WORK INSTRUCTION >>
Would you output all the lines below precisely as they stand, leaving each picture out?

Saved entries:
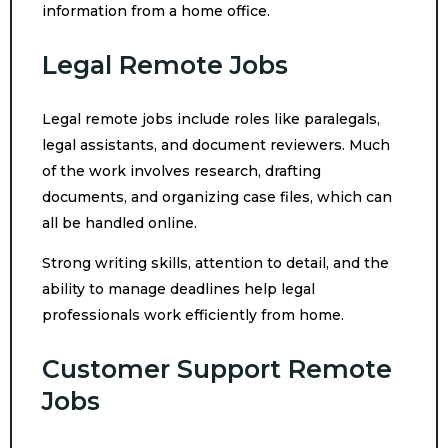
information from a home office.
Legal Remote Jobs
Legal remote jobs include roles like paralegals,
legal assistants, and document reviewers. Much
of the work involves research, drafting
documents, and organizing case files, which can
all be handled online.
Strong writing skills, attention to detail, and the
ability to manage deadlines help legal
professionals work efficiently from home.
Customer Support Remote
Jobs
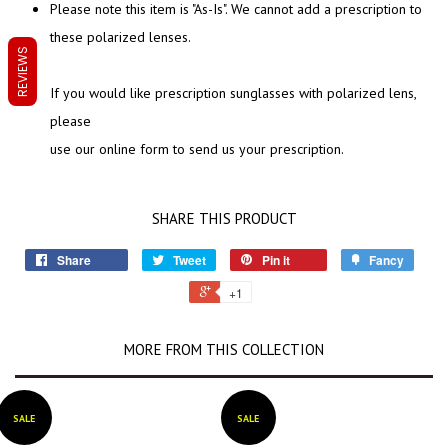
Please note this item is "As-Is". We cannot add a prescription to
these polarized lenses.
REVIEWS
If you would like prescription sunglasses with polarized lens,
please
use our online form to send us your prescription.
SHARE THIS PRODUCT
Share
Tweet
Pin it
Fancy
+1
MORE FROM THIS COLLECTION
SALE
SALE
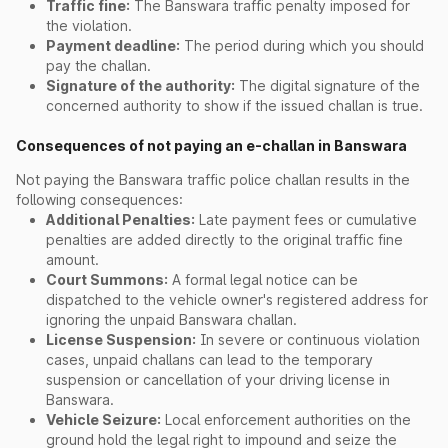
Traffic fine:
The Banswara traffic penalty imposed for
the violation.
Payment deadline:
The period during which you should
pay the challan.
Signature of the authority:
The digital signature of the
concerned authority to show if the issued challan is true.
Consequences of not paying an e-challan in Banswara
Not paying the Banswara traffic police challan results in the
following consequences:
Additional Penalties:
Late payment fees or cumulative
penalties are added directly to the original traffic fine
amount.
Court Summons:
A formal legal notice can be
dispatched to the vehicle owner's registered address for
ignoring the unpaid Banswara challan.
License Suspension:
In severe or continuous violation
cases, unpaid challans can lead to the temporary
suspension or cancellation of your driving license in
Banswara.
Vehicle Seizure:
Local enforcement authorities on the
ground hold the legal right to impound and seize the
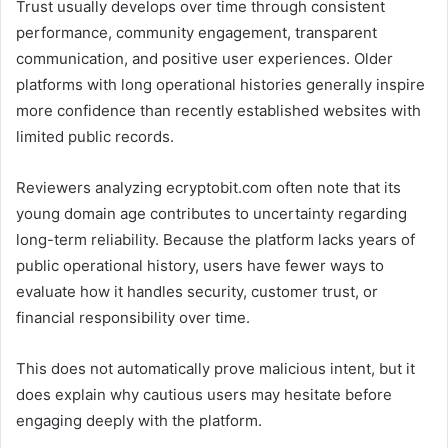
Trust usually develops over time through consistent
performance, community engagement, transparent
communication, and positive user experiences. Older
platforms with long operational histories generally inspire
more confidence than recently established websites with
limited public records.
Reviewers analyzing ecryptobit.com often note that its
young domain age contributes to uncertainty regarding
long-term reliability. Because the platform lacks years of
public operational history, users have fewer ways to
evaluate how it handles security, customer trust, or
financial responsibility over time.
This does not automatically prove malicious intent, but it
does explain why cautious users may hesitate before
engaging deeply with the platform.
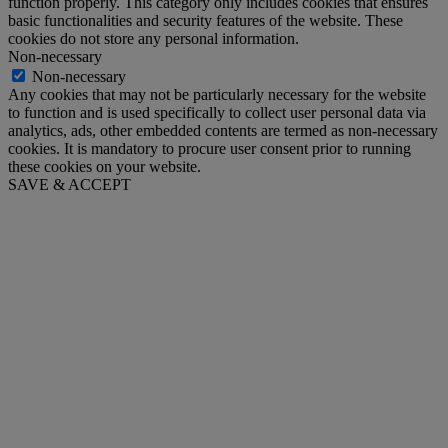
function properly. This category only includes cookies that ensures
basic functionalities and security features of the website. These
cookies do not store any personal information.
Non-necessary
Non-necessary
Any cookies that may not be particularly necessary for the website
to function and is used specifically to collect user personal data via
analytics, ads, other embedded contents are termed as non-necessary
cookies. It is mandatory to procure user consent prior to running
these cookies on your website.
SAVE & ACCEPT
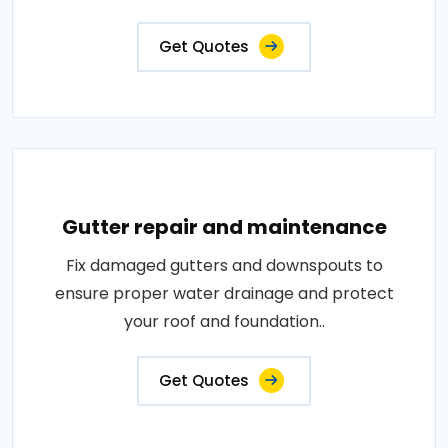
Get Quotes
Gutter repair and maintenance
Fix damaged gutters and downspouts to
ensure proper water drainage and protect
your roof and foundation..
Get Quotes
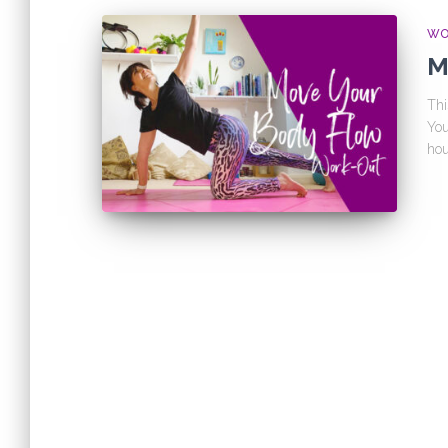
WO
M
Thi
You
hou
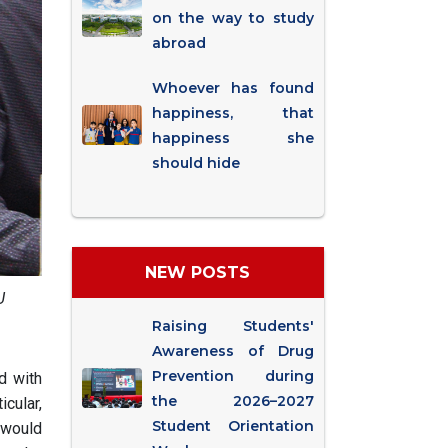
on the way to study
abroad
Whoever has found
happiness, that
happiness she
should hide
NEW POSTS
U
Raising Students'
Awareness of Drug
Prevention during
d with
the 2026–2027
cular,
Student Orientation
t would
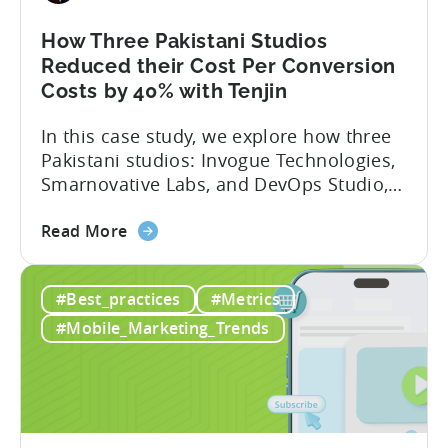
After
Switching
How Three Pakistani Studios
to
Reduced their Cost Per Conversion
Tenjin
Costs by 40% with Tenjin
-
In this case study, we explore how three
A
Pakistani studios: Invogue Technologies,
Fusee
Smarnovative Labs, and DevOps Studio,
Case
leveraged Tenjin’s combined deal to
Study
about
overcome pricing barriers and scale user
Read More
the
acquisition (UA) collectively. Here’s a
How
snapshot of their impressive results:
#Best_practices
#Metrics
Three
About the Studios Based in Lahore,
Pakistani
Pakistan, Invogue Technologies,
#Mobile_Marketing_Trends
Studios
Smarnovative Labs, and DevOps Studio
Reduced
have been creating...
their
Cost
Per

OUTPUT FOR THIS EXERCISE >>
information from a home office.
Legal Remote Jobs
Legal remote jobs include roles like paralegals,
legal assistants, and document reviewers. Much
of the work involves research, drafting
documents, and organizing case files, which can
all be handled online.
Strong writing skills, attention to detail, and the
ability to manage deadlines help legal
professionals work efficiently from home.
Customer Support Remote
Jobs
Please note this item is "As-Is". We cannot add a prescription to
these polarized lenses.
REVIEWS
If you would like prescription sunglasses with polarized lens,
please
use our online form to send us your prescription.
SHARE THIS PRODUCT
Share
Tweet
Pin it
Fancy
+1
MORE FROM THIS COLLECTION
SALE
SALE
Traffic fine:
The Banswara traffic penalty imposed for
the violation.
Payment deadline:
The period during which you should
pay the challan.
Signature of the authority:
The digital signature of the
concerned authority to show if the issued challan is true.
Consequences of not paying an e-challan in Banswara
Not paying the Banswara traffic police challan results in the
following consequences:
Additional Penalties:
Late payment fees or cumulative
penalties are added directly to the original traffic fine
amount.
Court Summons:
A formal legal notice can be
dispatched to the vehicle owner's registered address for
ignoring the unpaid Banswara challan.
License Suspension:
In severe or continuous violation
cases, unpaid challans can lead to the temporary
suspension or cancellation of your driving license in
Banswara.
Vehicle Seizure:
Local enforcement authorities on the
ground hold the legal right to impound and seize the
Trust usually develops over time through consistent
performance, community engagement, transparent
communication, and positive user experiences. Older
platforms with long operational histories generally inspire
more confidence than recently established websites with
limited public records.
Reviewers analyzing ecryptobit.com often note that its
young domain age contributes to uncertainty regarding
long-term reliability. Because the platform lacks years of
public operational history, users have fewer ways to
evaluate how it handles security, customer trust, or
financial responsibility over time.
This does not automatically prove malicious intent, but it
does explain why cautious users may hesitate before
engaging deeply with the platform.
function properly. This category only includes cookies that ensures
basic functionalities and security features of the website. These
cookies do not store any personal information.
Non-necessary
Non-necessary
Any cookies that may not be particularly necessary for the website
to function and is used specifically to collect user personal data via
analytics, ads, other embedded contents are termed as non-necessary
cookies. It is mandatory to procure user consent prior to running
these cookies on your website.
SAVE & ACCEPT
Get Quotes
Gutter repair and maintenance
Fix damaged gutters and downspouts to
ensure proper water drainage and protect
your roof and foundation..
Get Quotes
WO
M
Thi
You
hou
on the way to study
abroad
Whoever has found
happiness, that
happiness she
should hide
NEW POSTS
U
Raising Students'
Awareness of Drug
Prevention during
d with
the 2026–2027
cular,
Student Orientation
t would
After
Switching
How Three Pakistani Studios
to
Reduced their Cost Per Conversion
Tenjin
Costs by 40% with Tenjin
-
In this case study, we explore how three
A
Pakistani studios: Invogue Technologies,
Fusee
Smarnovative Labs, and DevOps Studio,
Case
leveraged Tenjin’s combined deal to
Study
about
overcome pricing barriers and scale user
Read More
the
acquisition (UA) collectively. Here’s a
How
snapshot of their impressive results:
#Best_practices
#Metrics
Three
About the Studios Based in Lahore,
Pakistani
Pakistan, Invogue Technologies,
#Mobile_Marketing_Trends
Studios
Smarnovative Labs, and DevOps Studio
Reduced
have been creating...
their
Cost
Per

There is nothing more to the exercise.